==== Data

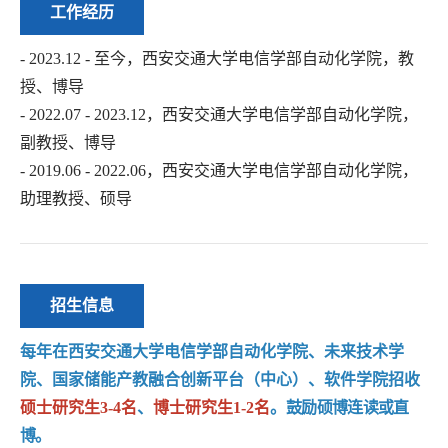
工作经历
- 2023.12 - 至今，西安交通大学电信学部自动化学院，教
授、博导
- 2022.07 - 2023.12，西安交通大学电信学部自动化学院，
副教授、博导
- 2019.06 - 2022.06，西安交通大学电信学部自动化学院，
助理教授、硕导
招生信息
每年在西安交通大学电信学部自动化学院、未来技术学
院、国家储能产教融合创新平台（中心）、软件学院招收
硕士研究生3-4名
、
博士研究生1-2名
。
鼓励硕博连读或直
博。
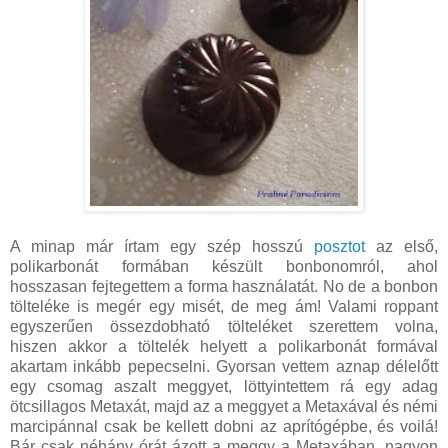
A minap már írtam egy szép hosszú
posztot
az első,
polikarbonát formában készült bonbonomról, ahol
hosszasan fejtegettem a forma használatát. No de a bonbon
tölteléke is megér egy misét, de meg ám! Valami roppant
egyszerűen össezdobható tölteléket szerettem volna,
hiszen akkor a töltelék helyett a polikarbonát formával
akartam inkább pepecselni. Gyorsan vettem aznap délelőtt
egy csomag aszalt meggyet, löttyintettem rá egy adag
ötcsillagos Metaxát, majd az a meggyet a Metaxával és némi
marcipánnal csak be kellett dobni az aprítógépbe, és voilá!
Bár csak néhány órát ázott a meggy a Metaxában, nagyon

========

About this task → Using the records above, repeat exactly the run of lines that starts with the line with "每年在西安交通大学电信学部自动化学院、未来技术学" and goes on through the line with "hosszasan fejtegettem a"; omit each picture.

Task response →
每年在西安交通大学电信学部自动化学院、未来技术学
院、国家储能产教融合创新平台（中心）、软件学院招收
硕士研究生3-4名
、
博士研究生1-2名
。
鼓励硕博连读或直
博。
A minap már írtam egy szép hosszú
posztot
az első,
polikarbonát formában készült bonbonomról, ahol
hosszasan fejtegettem a forma használatát. No de a bonbon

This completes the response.